Data to use:
◆ ◆ ◆ ◆ ◆

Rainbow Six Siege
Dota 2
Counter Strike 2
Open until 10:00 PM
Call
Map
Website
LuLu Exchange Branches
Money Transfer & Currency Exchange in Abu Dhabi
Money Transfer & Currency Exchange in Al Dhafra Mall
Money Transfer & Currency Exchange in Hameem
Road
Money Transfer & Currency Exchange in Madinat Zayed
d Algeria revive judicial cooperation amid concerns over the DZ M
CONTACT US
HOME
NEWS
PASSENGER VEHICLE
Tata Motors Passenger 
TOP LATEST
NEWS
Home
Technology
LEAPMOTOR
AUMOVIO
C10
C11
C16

◆ ◆ ◆ ◆ ◆

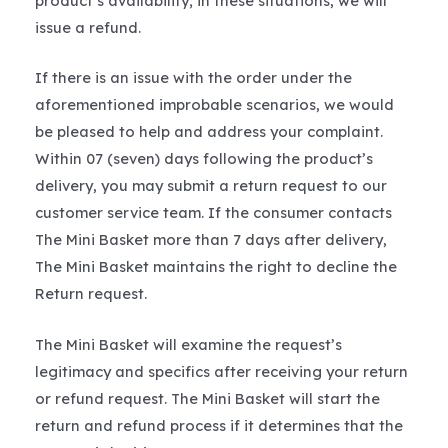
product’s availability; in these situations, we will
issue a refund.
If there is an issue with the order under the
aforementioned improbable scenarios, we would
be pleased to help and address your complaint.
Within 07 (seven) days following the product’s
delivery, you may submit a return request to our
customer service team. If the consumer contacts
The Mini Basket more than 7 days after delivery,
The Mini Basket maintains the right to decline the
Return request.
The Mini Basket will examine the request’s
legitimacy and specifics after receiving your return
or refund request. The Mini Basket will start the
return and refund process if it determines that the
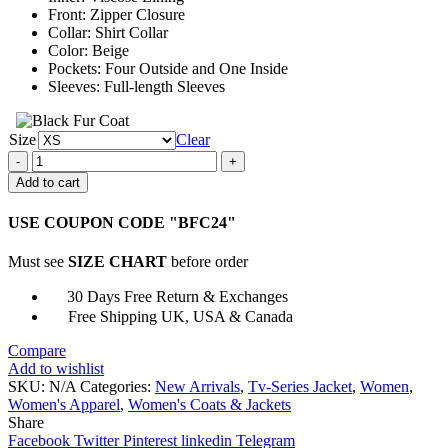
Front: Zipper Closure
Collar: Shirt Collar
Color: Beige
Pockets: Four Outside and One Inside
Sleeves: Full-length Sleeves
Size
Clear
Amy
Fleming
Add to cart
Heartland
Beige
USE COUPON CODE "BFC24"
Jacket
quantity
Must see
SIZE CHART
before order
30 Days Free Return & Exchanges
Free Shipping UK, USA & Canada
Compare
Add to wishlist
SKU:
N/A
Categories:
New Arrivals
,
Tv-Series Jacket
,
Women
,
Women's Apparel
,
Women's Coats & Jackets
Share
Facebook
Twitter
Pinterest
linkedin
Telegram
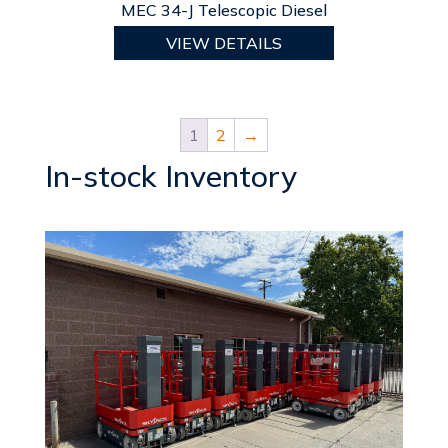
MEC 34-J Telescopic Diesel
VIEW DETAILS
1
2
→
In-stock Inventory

◆ ◆ ◆ ◆ ◆

Above are the records. Copy only the lines from the one with "New Arrivals" through the one with "In-stock Inventory", exactly, with no pictures.

New Arrivals
,
Tv-Series Jacket
,
Women
,
Women's Apparel
,
Women's Coats & Jackets
Share
Facebook
Twitter
Pinterest
linkedin
Telegram
MEC 34-J Telescopic Diesel
VIEW DETAILS
1
2
→
In-stock Inventory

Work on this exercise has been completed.